April 29, 2026 · Gökhan Oğuz

Teaching English the Turkish Way

The Turkish side of Sesla has had a sentence benchmark for a while. Hundreds of real toddler utterances tapped on the board, with the expected sentence next to each one. Every time I touch the morphology engine, I run the bench and see exactly which kid stopped sounding right. English never had that. Today it does.

295

EN Bench Cases

986

Tests Passing

7

Engine Fixes

3

Known Gaps Left

What a "real sentence" looks like in AAC

A child taps icons. The app speaks a sentence. The icons are bare lemmas: I, want, eat, cookie. The job of the engine is to turn that into "I want to eat a cookie" without sounding like a phrasebook from 1962. No POS tagger, no neural net, no 200MB language model on a kid's tablet. Just a small Dart file and a lot of curated rules.

So the bench is a list of (input tokens, expected sentence) pairs, grouped by what they exercise: simple present, third person singular, past via the marker yesterday, future via tomorrow, questions, negation, infinitive to, copula, plurals, modals. A few examples from the file:

['I', 'want', 'cookie']                  -> "I want cookie"
['he', 'eat', 'apple']                   -> "he eats apple"
['yesterday', 'I', 'go', 'park']         -> "yesterday I went to the park"
['tomorrow', 'mom', 'come']              -> "tomorrow mom will come"
['I', 'want', 'eat', 'cookie']           -> "I want to eat a cookie"
['she', 'happy']                         -> "she is happy"
['two', 'apple']                         -> "two apples"

Articles get skipped on purpose. AAC convention is to keep tiles bare and let the speech read naturally. Cookie is fine; nobody is grading the kid on whether they tapped a.

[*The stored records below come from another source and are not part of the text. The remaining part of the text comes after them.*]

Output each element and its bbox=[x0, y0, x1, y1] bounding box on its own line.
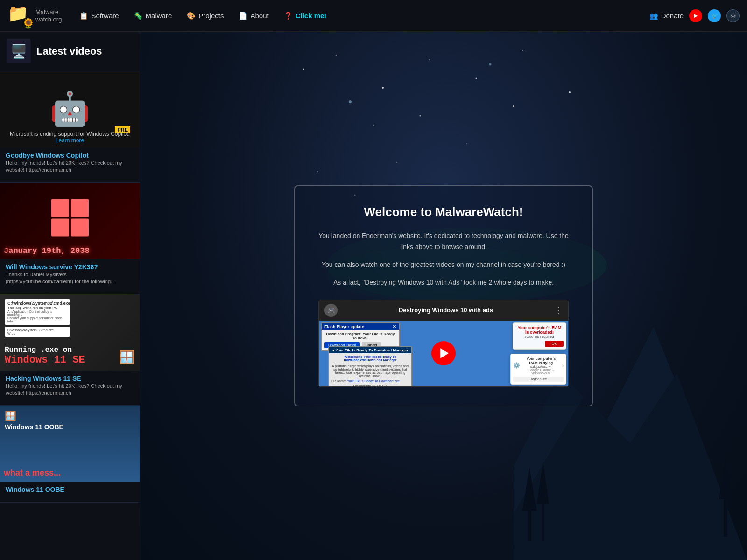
more-options-icon[interactable]: ⋮ bbox=[554, 305, 563, 315]
welcome-text-1: You landed on Enderman's website. It's d… bbox=[318, 231, 569, 253]
video-card-w11se[interactable]: C:\Windows\System32\cmd.exe This app won… bbox=[0, 294, 140, 406]
video-title-copilot[interactable]: Goodbye Windows Copilot bbox=[6, 152, 89, 159]
sidebar: 🖥️ Latest videos 🤖 PRE Microsoft is endi… bbox=[0, 32, 140, 560]
donate-icon: 👥 bbox=[649, 12, 658, 20]
play-button[interactable] bbox=[431, 341, 456, 365]
video-thumb-y2k38: January 19th, 2038 bbox=[0, 183, 140, 259]
chrome-notification: ⚙️ Your computer's RAM is dying s.d.tj.r… bbox=[510, 354, 566, 385]
video-info-copilot: Goodbye Windows Copilot Hello, my friend… bbox=[0, 147, 140, 176]
video-title-oobe[interactable]: Windows 11 OOBE bbox=[6, 486, 64, 493]
nav-right: 👥 Donate ▶ 🐦 ♾ bbox=[649, 9, 740, 22]
video-desc-w11se: Hello, my friends! Let's hit 20K likes? … bbox=[6, 383, 134, 397]
embedded-video[interactable]: 🎮 Destroying Windows 10 with ads ⋮ bbox=[318, 300, 569, 387]
nav-malware[interactable]: 🦠 Malware bbox=[127, 8, 179, 24]
logo-text: Malware watch.org bbox=[35, 8, 62, 23]
video-desc-y2k38: Thanks to Daniel Myslivets (https://yout… bbox=[6, 271, 134, 286]
welcome-fact: As a fact, "Destroying Windows 10 with A… bbox=[318, 277, 569, 288]
video-title-bar: 🎮 Destroying Windows 10 with ads ⋮ bbox=[319, 300, 568, 321]
video-title-w11se[interactable]: Hacking Windows 11 SE bbox=[6, 375, 81, 382]
main-content: Welcome to MalwareWatch! You landed on E… bbox=[140, 32, 747, 560]
twitter-icon: 🐦 bbox=[711, 13, 718, 19]
welcome-text-2: You can also watch one of the greatest v… bbox=[318, 259, 569, 271]
youtube-link[interactable]: ▶ bbox=[689, 9, 702, 22]
yt-video-title: Destroying Windows 10 with ads bbox=[341, 307, 550, 314]
welcome-container: Welcome to MalwareWatch! You landed on E… bbox=[140, 32, 747, 560]
welcome-title: Welcome to MalwareWatch! bbox=[318, 205, 569, 219]
thumb-ad-text: Microsoft is ending support for Windows … bbox=[0, 131, 140, 144]
clickme-icon: ❓ bbox=[284, 12, 293, 20]
welcome-box: Welcome to MalwareWatch! You landed on E… bbox=[294, 185, 593, 406]
steam-icon: ♾ bbox=[730, 12, 736, 20]
video-info-oobe: Windows 11 OOBE bbox=[0, 482, 140, 496]
video-info-y2k38: Will Windows survive Y2K38? Thanks to Da… bbox=[0, 259, 140, 287]
video-title-y2k38[interactable]: Will Windows survive Y2K38? bbox=[6, 263, 98, 271]
software-icon: 📋 bbox=[79, 12, 88, 20]
logo-icon: 📁 🌻 bbox=[7, 4, 32, 28]
video-thumb-copilot: 🤖 PRE Microsoft is ending support for Wi… bbox=[0, 71, 140, 147]
donate-button[interactable]: 👥 Donate bbox=[649, 12, 684, 20]
steam-link[interactable]: ♾ bbox=[726, 9, 740, 22]
malware-icon: 🦠 bbox=[134, 12, 143, 20]
channel-avatar: 🎮 bbox=[324, 304, 338, 317]
ok-btn[interactable]: OK bbox=[545, 341, 564, 347]
video-card-copilot[interactable]: 🤖 PRE Microsoft is ending support for Wi… bbox=[0, 71, 140, 183]
video-thumb-w11se: C:\Windows\System32\cmd.exe This app won… bbox=[0, 294, 140, 371]
nav-about[interactable]: 📄 About bbox=[232, 8, 275, 24]
ram-overloaded-popup: Your computer's RAMis overloaded! Action… bbox=[513, 322, 566, 350]
video-thumb-oobe: 🪟 Windows 11 OOBE what a mess... bbox=[0, 406, 140, 482]
download-manager-popup: ● Your File Is Ready To Download Manager… bbox=[328, 346, 412, 386]
navbar: 📁 🌻 Malware watch.org 📋 Software 🦠 Malwa… bbox=[0, 0, 747, 32]
video-desc-copilot: Hello, my friends! Let's hit 20K likes? … bbox=[6, 160, 134, 174]
video-info-w11se: Hacking Windows 11 SE Hello, my friends!… bbox=[0, 371, 140, 399]
copilot-icon: 🤖 bbox=[49, 90, 90, 128]
sidebar-header: 🖥️ Latest videos bbox=[0, 32, 140, 71]
nav-software[interactable]: 📋 Software bbox=[73, 8, 125, 24]
projects-icon: 🎨 bbox=[187, 12, 196, 20]
video-card-y2k38[interactable]: January 19th, 2038 Will Windows survive … bbox=[0, 183, 140, 294]
sidebar-header-icon: 🖥️ bbox=[7, 39, 31, 63]
twitter-link[interactable]: 🐦 bbox=[708, 9, 721, 22]
nav-clickme[interactable]: ❓ Click me! bbox=[277, 8, 333, 24]
nav-projects[interactable]: 🎨 Projects bbox=[180, 8, 230, 24]
site-logo[interactable]: 📁 🌻 Malware watch.org bbox=[7, 4, 62, 28]
youtube-icon: ▶ bbox=[694, 13, 698, 19]
y2k-date-text: January 19th, 2038 bbox=[4, 246, 90, 255]
about-icon: 📄 bbox=[239, 12, 247, 20]
sidebar-title: Latest videos bbox=[36, 45, 102, 57]
video-card-oobe[interactable]: 🪟 Windows 11 OOBE what a mess... Windows… bbox=[0, 406, 140, 503]
nav-links: 📋 Software 🦠 Malware 🎨 Projects 📄 About … bbox=[73, 8, 649, 24]
main-layout: 🖥️ Latest videos 🤖 PRE Microsoft is endi… bbox=[0, 32, 747, 560]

There is one place the engine quietly puts articles back, though. Movement verbs (go, come, walk, run, ride) followed by a place tile feel weird without a destination marker. Yesterday I went park sounds like a telegram. So when a known place noun follows a movement verb, the engine inserts the right glue:

['I', 'go', 'park']         -> "I go to the park"
['I', 'go', 'school']       -> "I go to school"
['I', 'go', 'home']         -> "I go home"
['I', 'go', 'bed']          -> "I go to bed"
['she', 'go', 'doctor']     -> "she goes to the doctor"

Three flavours: places that take to the (park, store, beach, bathroom, doctor, zoo), places that take a bare to (school, bed, work, church), and the home group that takes neither (home, outside, upstairs). English really is this idiosyncratic, and AAC users notice.

The negation problem and the trick from Turkish

Negation is where AAC gets interesting. The kid has no don't tile, no doesn't tile, no am not. They're not going to. Asking a four year old to construct a contraction is a bad design.

Turkish solved this elegantly: there's a single Hayır tile (the word for "no"), and tapping it at the end of a sentence flips the meaning. Ben yemek istiyorum hayır becomes Ben yemek istemiyorum. One tile, full negation, picks the right suffix on the right verb.

English deserves the same. So a trailing no on the end of any English sentence now triggers the negation rewrite. The engine looks at what's in front of it and picks the right contraction:

['I', 'want', 'eat', 'cookie', 'no']  -> "I don't want to eat a cookie"
['he', 'eat', 'apple', 'no']          -> "he doesn't eat apple"
['I', 'can', 'go', 'no']              -> "I can't go"
['I', 'will', 'go', 'no']             -> "I won't go"
['she', 'hungry', 'no']               -> "she is not hungry"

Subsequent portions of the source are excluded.